People who took sedatives were more than twice as likely to report daytime fatigue, headache, dizziness, nausea, and falls.
A late bedtime is actually better than a full night of sleep with interruptions. New study: Adults who had a delayed bedtime experienced only a 12% reduction in positive mood versus 31% in those who were awakened serveral times during the night. Explanation: The interrupted sleepers had less slow-wave sleep, the type that leaves you feeling restored and rested.
A recent study of more than 400 adults, found that those who try to make up for lost sleep by napping and/or staying in bed longer in the morning reinforce poor sleeping patterns, which can lead to chronic insomnia. Get UP!!!
There is a non-pharmaceutical treatment that is proven to work for insomnia. It is called cognitive behavioral therapy (CBTI). CBTI is a specialized form of cognitive behavioral therapy that emphasizes changing how our thoughts are structured (the cognitive element) and how we act (Behavioral element).
The American College of Physicians recommends people with insomnia try CBTI before starting any medication.The problem is there are not enough specialists trained in delivering CBTI. For additional info go to the internet and put in CBTI.
A study published in Annals of Behavioral Medicine analyzed data from 440,00 British adults found that those who characterized themselves as “morning people” compared with “evening people” ate 25% more fruit and 13% more vegetables and spent less time on sedentary activities such as watching tv (about 29 fewer minutes a day) and computer screens. “Morning people” were 60% less likely to be smokers.
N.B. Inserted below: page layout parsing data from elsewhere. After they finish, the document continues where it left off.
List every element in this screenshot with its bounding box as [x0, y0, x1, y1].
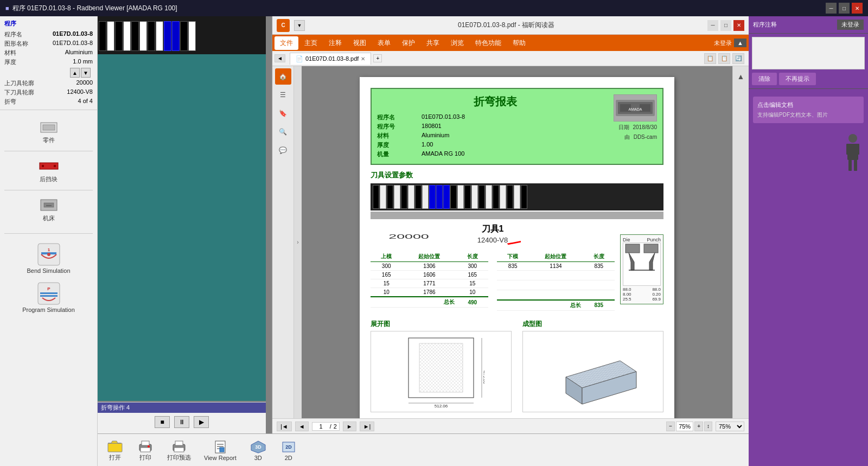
pdf-qa-btn-1[interactable]: ▼: [294, 20, 305, 31]
pdf-nav-left[interactable]: ◄: [275, 54, 285, 62]
prog-sim-icon: P: [36, 280, 62, 307]
stop-btn[interactable]: ■: [155, 416, 170, 428]
pdf-right-btn1[interactable]: ▲: [733, 68, 749, 85]
pdf-side-search[interactable]: 🔍: [275, 124, 291, 140]
pdf-add-tab[interactable]: +: [373, 54, 382, 62]
lower-tool-label: 下刀具轮廓: [4, 88, 34, 97]
close-btn[interactable]: ✕: [852, 3, 863, 14]
pdf-menu-view[interactable]: 视图: [348, 36, 372, 50]
cell: 1606: [402, 271, 456, 279]
nav-item-backgauge[interactable]: 后挡块: [0, 154, 97, 188]
pdf-window: C ▼ 01E07D.01.03-8.pdf - 福昕阅读器 ─ □ ✕ 文件: [271, 16, 749, 433]
pdf-menu-annotate[interactable]: 注释: [323, 36, 347, 50]
tool-2d[interactable]: 2D 2D: [276, 437, 302, 463]
login-btn[interactable]: 未登录: [837, 20, 864, 30]
lower-col-die: 下模: [497, 252, 528, 262]
pdf-side-home[interactable]: 🏠: [275, 68, 291, 85]
upper-tool-value: 20000: [76, 79, 93, 87]
svg-point-48: [148, 445, 150, 448]
right-edit-desc: 支持编辑PDF文档文本、图片: [757, 111, 859, 119]
pdf-fit-btn[interactable]: ↕: [704, 422, 712, 431]
nav-label-backgauge: 后挡块: [40, 175, 58, 183]
pdf-menu-form[interactable]: 表单: [372, 36, 396, 50]
tool-print-preview[interactable]: 打印预选: [163, 436, 195, 464]
tool-print[interactable]: 打印: [132, 436, 158, 464]
pdf-prev-page[interactable]: ◄: [295, 422, 309, 431]
pdf-zoom-in[interactable]: +: [694, 422, 703, 431]
thickness-label: 厚度: [4, 58, 16, 66]
material-label: 材料: [4, 49, 16, 57]
upper-col-die: 上模: [371, 252, 402, 262]
bend-op-bar: 折弯操作 4: [98, 403, 266, 413]
note-area[interactable]: [752, 37, 865, 69]
pdf-side-bookmark[interactable]: 🔖: [275, 105, 291, 122]
pdf-sidebar-expand[interactable]: ›: [294, 66, 302, 418]
cell: 1786: [402, 288, 456, 297]
pdf-next-page[interactable]: ►: [343, 422, 356, 431]
table-row: 10 1786 10: [371, 288, 488, 297]
simulation-viewport: [98, 16, 266, 401]
pause-btn[interactable]: ⏸: [174, 416, 189, 428]
pdf-app-icon: C: [277, 19, 290, 32]
print-label: 打印: [139, 454, 151, 462]
pdf-menu-features[interactable]: 特色功能: [470, 36, 507, 50]
svg-point-11: [47, 253, 50, 256]
lower-tool-value: 12400-V8: [67, 88, 93, 97]
pdf-side-comment[interactable]: 💬: [275, 142, 291, 158]
pdf-close-btn[interactable]: ✕: [733, 20, 744, 31]
nav-item-part[interactable]: 零件: [0, 114, 97, 149]
program-simulation-btn[interactable]: P Program Simulation: [0, 277, 97, 316]
tool-diagram-drawing: [623, 242, 661, 286]
svg-rect-22: [644, 244, 658, 253]
print-icon: [137, 438, 154, 454]
down-arrow-btn[interactable]: ▼: [81, 68, 91, 78]
pdf-tab-main[interactable]: 📄 01E07D.01.03-8.pdf ✕: [290, 53, 371, 65]
pdf-menu-protect[interactable]: 保护: [397, 36, 420, 50]
cell: 10: [457, 288, 488, 297]
svg-rect-65: [856, 144, 859, 155]
print-preview-icon: [170, 438, 188, 454]
minimize-btn[interactable]: ─: [826, 3, 837, 14]
tool-diagram: Die Punch: [620, 234, 663, 304]
pdf-zoom-out[interactable]: −: [666, 422, 675, 431]
nav-item-machine[interactable]: 机床: [0, 193, 97, 227]
pdf-last-page[interactable]: ►|: [360, 422, 375, 431]
pdf-tab-close[interactable]: ✕: [361, 56, 365, 62]
upload-btn[interactable]: ▲: [734, 39, 746, 47]
tool-view-report[interactable]: View Report: [200, 437, 241, 463]
pdf-zoom-select[interactable]: 75% 100% 125%: [716, 422, 744, 431]
up-arrow-btn[interactable]: ▲: [70, 68, 80, 78]
pdf-minimize-btn[interactable]: ─: [707, 20, 718, 31]
pdf-menu-home[interactable]: 主页: [299, 36, 323, 50]
pdf-main-content[interactable]: 折弯报表 程序名 01E07D.01.03-8 程序号 180801 材料 Al…: [302, 66, 732, 418]
svg-point-52: [181, 445, 183, 448]
tool-open[interactable]: 打开: [102, 436, 128, 464]
no-remind-btn[interactable]: 不再提示: [779, 73, 816, 85]
tool-3d[interactable]: 3D 3D: [245, 437, 271, 463]
pdf-side-thumbnail[interactable]: ☰: [275, 87, 291, 103]
pdf-toolbar-btn1[interactable]: 📋: [704, 53, 716, 64]
prog-name-value: 01E7D.01.03-8: [53, 30, 93, 39]
maximize-btn[interactable]: □: [839, 3, 850, 14]
svg-text:512.06: 512.06: [435, 404, 448, 408]
svg-rect-51: [174, 448, 184, 452]
pdf-page-input[interactable]: [315, 423, 328, 430]
pdf-menu-share[interactable]: 共享: [421, 36, 445, 50]
tool-strip-base: [371, 212, 663, 219]
pdf-menu-file[interactable]: 文件: [275, 36, 298, 50]
bend-simulation-btn[interactable]: 1 Bend Simulation: [0, 238, 97, 277]
pdf-page-nav: |◄ ◄ / 2 ► ►| − 75% + ↕: [272, 418, 749, 433]
play-btn[interactable]: ▶: [194, 416, 209, 428]
pdf-toolbar-btn3[interactable]: 🔄: [732, 53, 744, 64]
pdf-maximize-btn[interactable]: □: [720, 20, 731, 31]
pdf-toolbar-btn2[interactable]: 📋: [718, 53, 730, 64]
right-edit-title: 点击编辑文档: [757, 101, 859, 109]
pdf-first-page[interactable]: |◄: [277, 422, 292, 431]
author-label: 由: [624, 134, 630, 140]
pdf-menu-browse[interactable]: 浏览: [445, 36, 469, 50]
right-top: 程序注释 未登录: [749, 16, 868, 33]
tool-detail-row: 刀具1 12400-V8 上模: [371, 224, 663, 314]
pdf-menu-help[interactable]: 帮助: [507, 36, 531, 50]
clear-btn[interactable]: 清除: [752, 73, 777, 85]
2d-label: 2D: [285, 455, 292, 461]
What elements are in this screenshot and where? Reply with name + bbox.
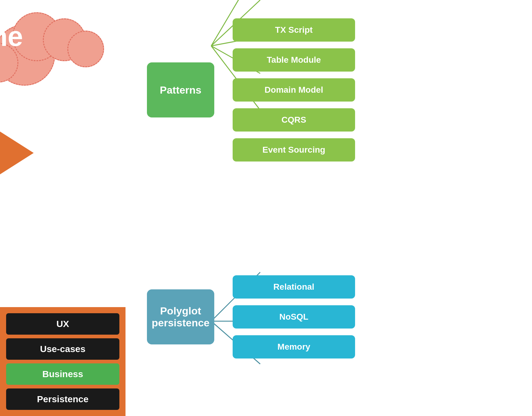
orange-arrow <box>0 132 34 174</box>
pattern-table-module: Table Module <box>233 48 355 72</box>
patterns-items: TX Script Table Module Domain Model CQRS… <box>233 18 355 162</box>
patterns-center: Patterns <box>147 62 214 117</box>
layer-business: Business <box>6 363 119 385</box>
layer-use-cases: Use-cases <box>6 338 119 360</box>
polyglot-section: Polyglot persistence Relational NoSQL Me… <box>147 275 355 358</box>
cloud-text: the n <box>0 21 23 82</box>
polyglot-center: Polyglot persistence <box>147 289 214 344</box>
patterns-section: Patterns TX Script Table Module Domain M… <box>147 18 355 162</box>
polyglot-items: Relational NoSQL Memory <box>233 275 355 358</box>
pattern-tx-script: TX Script <box>233 18 355 42</box>
layer-persistence: Persistence <box>6 388 119 410</box>
polyglot-memory: Memory <box>233 335 355 358</box>
polyglot-nosql: NoSQL <box>233 305 355 329</box>
polyglot-relational: Relational <box>233 275 355 299</box>
layers-box: UX Use-cases Business Persistence <box>0 307 126 416</box>
pattern-cqrs: CQRS <box>233 108 355 132</box>
pattern-domain-model: Domain Model <box>233 78 355 102</box>
pattern-event-sourcing: Event Sourcing <box>233 138 355 162</box>
cloud: the n <box>0 6 104 104</box>
layer-ux: UX <box>6 313 119 335</box>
While lifestyle change is never easy, there is growing evidence that becoming less of a night owl and more of a morning lark is a good place to start. Hitting the sack earlier may not only help you get more sleep..a healthy thing in itself…also make it easier to achieve other healthy lifestyle changes.
Trouble having staying asleep. Make certain you are eating adequate calories for dinner. Skipping dinner causes your blood sugar level to drop, which increases cortisol in your body and can wake you up. Eating a solid, healthful dinner that contains all three macronutrients…protein, fat, and carbohydrate..can mitigate this.
The National Sleep Foundation offers some tips on getting a restful sleep.
Sleep problems and age related brain changes are inconclusive, whether lack of sleep ages the brain or an aging brain thwarts sleep.still is a question needing answers. Hopefully, in the near future research will answer the question. It is important that we do everything we can to keep the brain fit.
Stay on schedule: Stick to the same bedtime and wakeup time as much as possible to train your body to keep with a healthful sleep-wake cycle.
Get Ready: Relax before you go to sleep. Turn off electronic devices about an hour before bed.
Skip the cat nap: Napping can leave you sleepless at night, make an effort to limit daytime naps.
Don’t force the issue: If you can’t sleep, don’t force it. Get up,read a book,have a cup of soothing chamomile or passion flower tea and try again later.
Pass on the nightcap: Don’t drink alcohol close to bedtime. Although an alcoholic drink can help lull you to sleep, it can adversely affect how well you sleep. You will often find yourself waking up feeling restless and dehydrated a few hours later.